WHAT NEEDS TO BE DONE -> Reprint each record exactly. Pictures are not reprinted.

THE INPUT ->
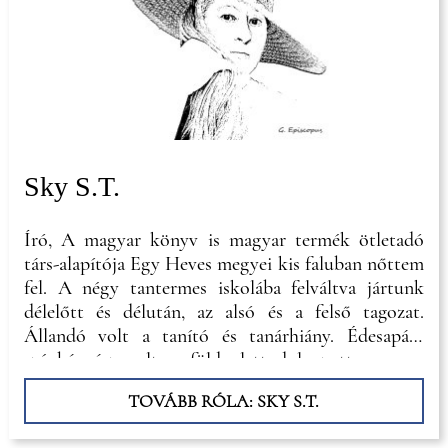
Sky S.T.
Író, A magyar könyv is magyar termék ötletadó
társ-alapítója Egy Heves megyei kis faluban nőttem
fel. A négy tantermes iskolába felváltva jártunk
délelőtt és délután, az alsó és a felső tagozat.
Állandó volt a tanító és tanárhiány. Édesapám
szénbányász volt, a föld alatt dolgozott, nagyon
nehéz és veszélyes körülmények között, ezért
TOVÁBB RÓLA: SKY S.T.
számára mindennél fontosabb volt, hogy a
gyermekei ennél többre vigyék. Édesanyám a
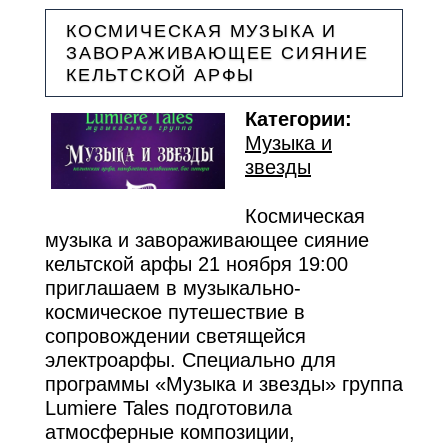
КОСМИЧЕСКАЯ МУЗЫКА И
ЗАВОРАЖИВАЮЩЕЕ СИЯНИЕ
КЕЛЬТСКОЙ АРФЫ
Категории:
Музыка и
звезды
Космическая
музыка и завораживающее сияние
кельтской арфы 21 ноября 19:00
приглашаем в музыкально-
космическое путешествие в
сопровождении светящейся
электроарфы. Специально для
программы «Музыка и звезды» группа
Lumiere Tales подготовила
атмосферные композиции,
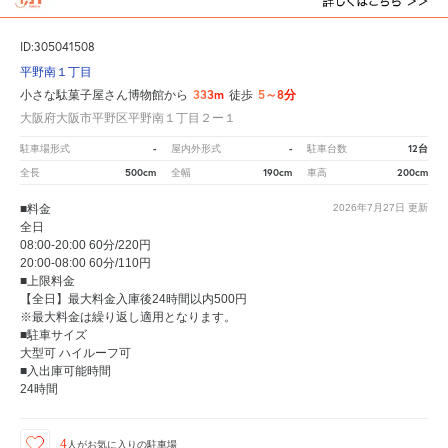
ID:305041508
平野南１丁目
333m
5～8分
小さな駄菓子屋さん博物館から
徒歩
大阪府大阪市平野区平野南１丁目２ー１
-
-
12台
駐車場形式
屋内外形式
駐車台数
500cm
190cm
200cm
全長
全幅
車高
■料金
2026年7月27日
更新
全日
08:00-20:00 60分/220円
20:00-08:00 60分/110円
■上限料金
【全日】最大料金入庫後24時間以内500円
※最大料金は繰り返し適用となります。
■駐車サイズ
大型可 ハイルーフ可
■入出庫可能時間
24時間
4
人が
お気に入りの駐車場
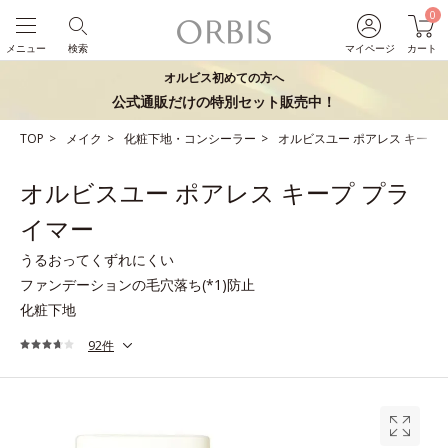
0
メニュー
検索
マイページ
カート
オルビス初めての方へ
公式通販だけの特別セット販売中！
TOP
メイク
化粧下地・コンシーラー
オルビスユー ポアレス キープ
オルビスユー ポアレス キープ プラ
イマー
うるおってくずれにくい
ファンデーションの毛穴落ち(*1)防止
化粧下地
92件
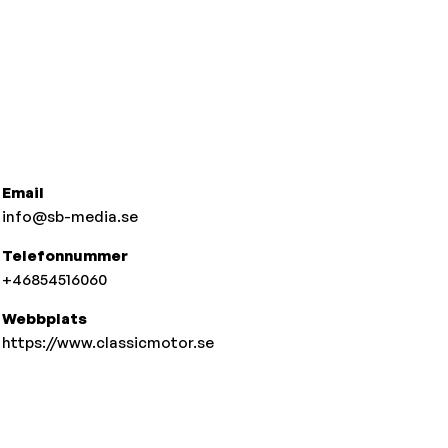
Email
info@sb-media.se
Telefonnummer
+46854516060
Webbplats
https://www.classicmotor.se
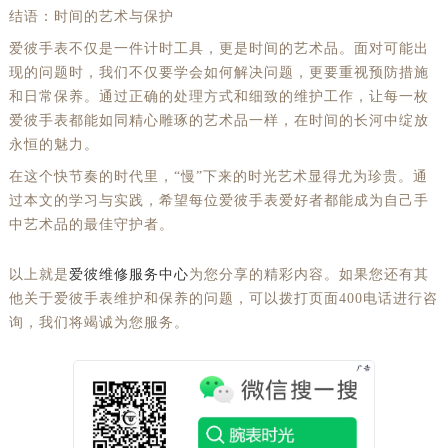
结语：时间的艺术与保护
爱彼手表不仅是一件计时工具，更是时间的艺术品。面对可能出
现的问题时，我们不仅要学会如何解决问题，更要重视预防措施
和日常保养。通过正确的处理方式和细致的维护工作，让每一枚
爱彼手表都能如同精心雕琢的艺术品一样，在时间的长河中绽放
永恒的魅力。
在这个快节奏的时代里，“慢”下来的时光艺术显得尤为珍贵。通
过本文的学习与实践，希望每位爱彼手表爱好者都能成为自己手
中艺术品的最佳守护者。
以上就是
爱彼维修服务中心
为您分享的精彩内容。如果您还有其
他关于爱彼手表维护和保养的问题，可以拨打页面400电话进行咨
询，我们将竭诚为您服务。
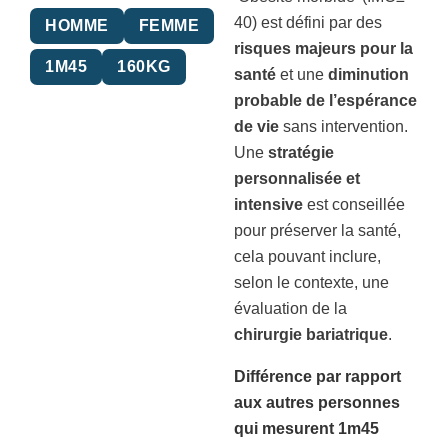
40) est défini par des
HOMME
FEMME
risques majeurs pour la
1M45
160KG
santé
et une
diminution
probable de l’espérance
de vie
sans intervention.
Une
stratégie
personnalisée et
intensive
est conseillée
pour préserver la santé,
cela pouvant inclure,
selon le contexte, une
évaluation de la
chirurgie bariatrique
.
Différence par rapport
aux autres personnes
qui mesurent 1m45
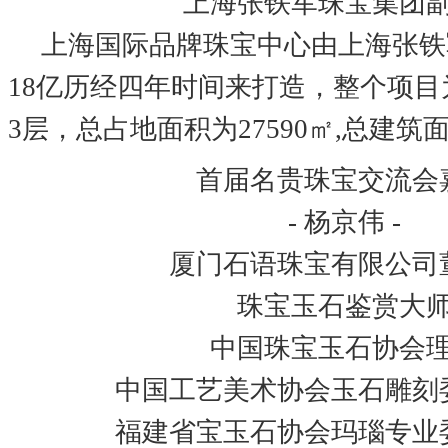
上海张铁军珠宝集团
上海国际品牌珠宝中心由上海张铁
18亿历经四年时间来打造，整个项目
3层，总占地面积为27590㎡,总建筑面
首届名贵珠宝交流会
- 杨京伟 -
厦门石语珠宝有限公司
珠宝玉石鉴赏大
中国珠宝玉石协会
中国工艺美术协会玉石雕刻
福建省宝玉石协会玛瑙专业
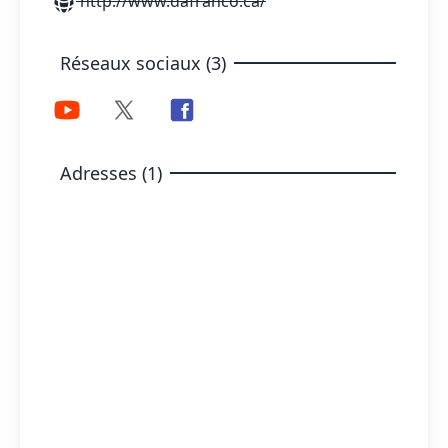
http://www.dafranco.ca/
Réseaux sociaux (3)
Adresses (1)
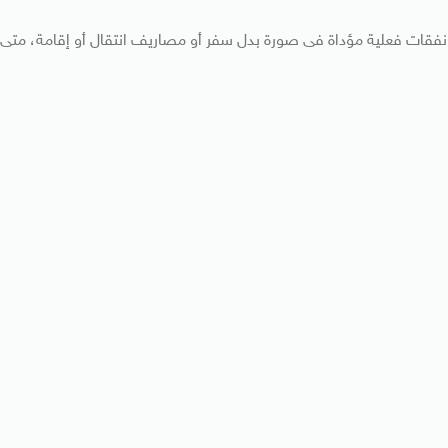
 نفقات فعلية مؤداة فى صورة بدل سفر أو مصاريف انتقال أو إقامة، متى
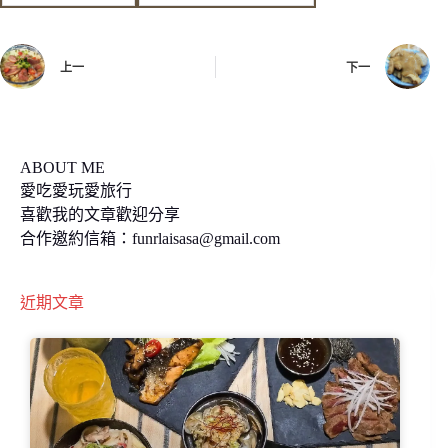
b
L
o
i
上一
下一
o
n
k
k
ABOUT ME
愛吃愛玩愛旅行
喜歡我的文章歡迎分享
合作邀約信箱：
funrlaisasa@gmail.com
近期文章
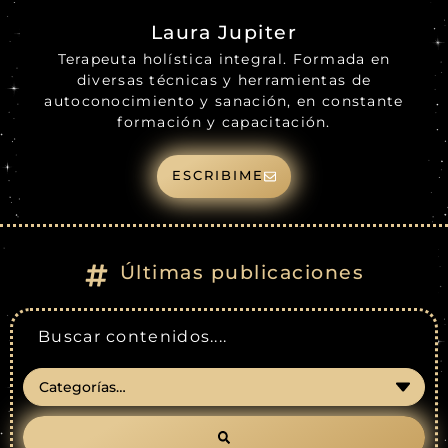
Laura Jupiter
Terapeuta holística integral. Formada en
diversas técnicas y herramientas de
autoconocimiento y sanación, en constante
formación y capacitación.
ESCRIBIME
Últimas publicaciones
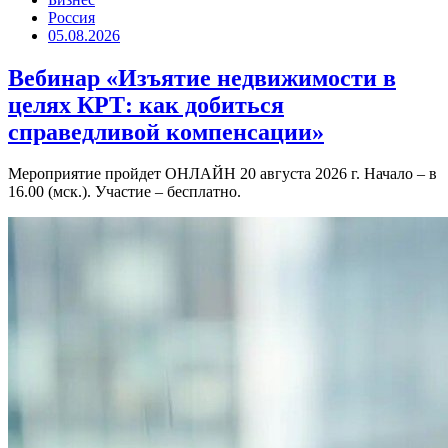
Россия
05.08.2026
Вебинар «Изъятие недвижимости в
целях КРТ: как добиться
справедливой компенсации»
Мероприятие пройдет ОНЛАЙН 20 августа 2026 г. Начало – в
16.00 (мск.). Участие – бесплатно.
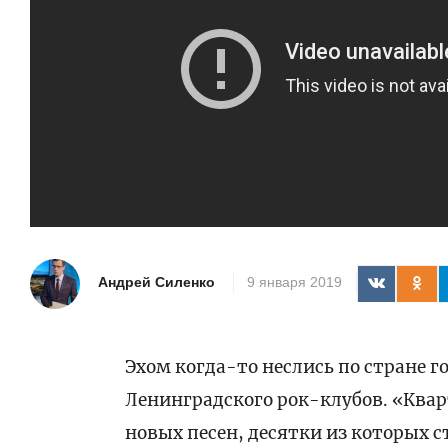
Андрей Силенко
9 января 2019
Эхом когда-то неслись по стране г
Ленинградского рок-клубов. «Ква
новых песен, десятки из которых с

TASK SOLUTION ->
Sky S.T.
Író, A magyar könyv is magyar termék ötletadó
társ-alapítója Egy Heves megyei kis faluban nőttem
fel. A négy tantermes iskolába felváltva jártunk
délelőtt és délután, az alsó és a felső tagozat.
Állandó volt a tanító és tanárhiány. Édesapám
szénbányász volt, a föld alatt dolgozott, nagyon
nehéz és veszélyes körülmények között, ezért
TOVÁBB RÓLA: SKY S.T.
számára mindennél fontosabb volt, hogy a
gyermekei ennél többre vigyék. Édesanyám a
КОСМИЧЕСКАЯ МУЗЫКА И
ЗАВОРАЖИВАЮЩЕЕ СИЯНИЕ
КЕЛЬТСКОЙ АРФЫ
Категории:
Музыка и
звезды
Космическая
музыка и завораживающее сияние
кельтской арфы 21 ноября 19:00
приглашаем в музыкально-
космическое путешествие в
сопровождении светящейся
электроарфы. Специально для
программы «Музыка и звезды» группа
Lumiere Tales подготовила
атмосферные композиции,
ID:305041508
平野南１丁目
333m
5～8分
小さな駄菓子屋さん博物館から
徒歩
大阪府大阪市平野区平野南１丁目２ー１
-
-
12台
駐車場形式
屋内外形式
駐車台数
500cm
190cm
200cm
全長
全幅
車高
■料金
2026年7月27日
更新
全日
08:00-20:00 60分/220円
20:00-08:00 60分/110円
■上限料金
【全日】最大料金入庫後24時間以内500円
※最大料金は繰り返し適用となります。
■駐車サイズ
大型可 ハイルーフ可
■入出庫可能時間
24時間
4
人が
お気に入りの駐車場
0
メニュー
検索
マイページ
カート
オルビス初めての方へ
公式通販だけの特別セット販売中！
TOP
メイク
化粧下地・コンシーラー
オルビスユー ポアレス キープ
オルビスユー ポアレス キープ プラ
イマー
うるおってくずれにくい
ファンデーションの毛穴落ち(*1)防止
化粧下地
92件
Email
info@sb-media.se
Telefonnummer
+46854516060
Webbplats
https://www.classicmotor.se
结语：时间的艺术与保护
爱彼手表不仅是一件计时工具，更是时间的艺术品。面对可能出
现的问题时，我们不仅要学会如何解决问题，更要重视预防措施
和日常保养。通过正确的处理方式和细致的维护工作，让每一枚
爱彼手表都能如同精心雕琢的艺术品一样，在时间的长河中绽放
永恒的魅力。
在这个快节奏的时代里，“慢”下来的时光艺术显得尤为珍贵。通
过本文的学习与实践，希望每位爱彼手表爱好者都能成为自己手
中艺术品的最佳守护者。
以上就是
爱彼维修服务中心
为您分享的精彩内容。如果您还有其
他关于爱彼手表维护和保养的问题，可以拨打页面400电话进行咨
询，我们将竭诚为您服务。
40) est défini par des
HOMME
FEMME
risques majeurs pour la
1M45
160KG
santé
et une
diminution
probable de l’espérance
de vie
sans intervention.
Une
stratégie
personnalisée et
intensive
est conseillée
pour préserver la santé,
cela pouvant inclure,
selon le contexte, une
évaluation de la
chirurgie bariatrique
.
Différence par rapport
aux autres personnes
qui mesurent 1m45
上海张铁军珠宝集团
上海国际品牌珠宝中心由上海张铁
18亿历经四年时间来打造，整个项目
3层，总占地面积为27590㎡,总建筑面
首届名贵珠宝交流会
- 杨京伟 -
厦门石语珠宝有限公司
珠宝玉石鉴赏大
中国珠宝玉石协会
中国工艺美术协会玉石雕刻
福建省宝玉石协会玛瑙专业
http://www.dafranco.ca/
Réseaux sociaux (3)
Adresses (1)
 نفقات فعلية مؤداة فى صورة بدل سفر أو مصاريف انتقال أو إقامة، متى
b
L
o
i
上一
下一
o
n
k
k
ABOUT ME
愛吃愛玩愛旅行
喜歡我的文章歡迎分享
合作邀約信箱：
funrlaisasa@gmail.com
近期文章
Laura Jupiter
Terapeuta holística integral. Formada en
diversas técnicas y herramientas de
autoconocimiento y sanación, en constante
formación y capacitación.
ESCRIBIME
Últimas publicaciones
Россия
05.08.2026
Вебинар «Изъятие недвижимости в
целях КРТ: как добиться
справедливой компенсации»
Мероприятие пройдет ОНЛАЙН 20 августа 2026 г. Начало – в
16.00 (мск.). Участие – бесплатно.
Андрей Силенко
9 января 2019
Эхом когда-то неслись по стране г
Ленинградского рок-клубов. «Ква
новых песен, десятки из которых с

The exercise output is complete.